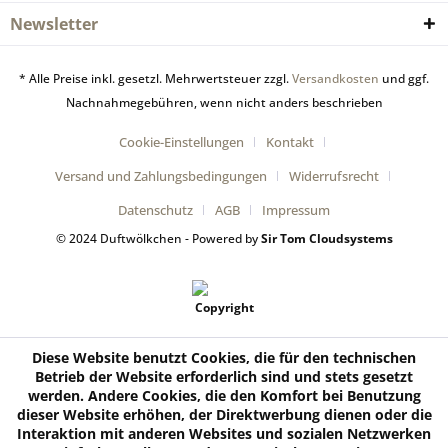
Newsletter
* Alle Preise inkl. gesetzl. Mehrwertsteuer zzgl.
Versandkosten
und ggf.
Nachnahmegebühren, wenn nicht anders beschrieben
Cookie-Einstellungen
Kontakt
Versand und Zahlungsbedingungen
Widerrufsrecht
Datenschutz
AGB
Impressum
© 2024 Duftwölkchen - Powered by
Sir Tom Cloudsystems
Diese Website benutzt Cookies, die für den technischen
Betrieb der Website erforderlich sind und stets gesetzt
werden. Andere Cookies, die den Komfort bei Benutzung
dieser Website erhöhen, der Direktwerbung dienen oder die
Interaktion mit anderen Websites und sozialen Netzwerken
▬▬▬▬▬▬
What needs to be done:
In transcribing the lines above, omit the images and keep all else exact.

Exercise output:
Newsletter
* Alle Preise inkl. gesetzl. Mehrwertsteuer zzgl.
Versandkosten
und ggf.
Nachnahmegebühren, wenn nicht anders beschrieben
Cookie-Einstellungen
Kontakt
Versand und Zahlungsbedingungen
Widerrufsrecht
Datenschutz
AGB
Impressum
© 2024 Duftwölkchen - Powered by
Sir Tom Cloudsystems
Diese Website benutzt Cookies, die für den technischen
Betrieb der Website erforderlich sind und stets gesetzt
werden. Andere Cookies, die den Komfort bei Benutzung
dieser Website erhöhen, der Direktwerbung dienen oder die
Interaktion mit anderen Websites und sozialen Netzwerken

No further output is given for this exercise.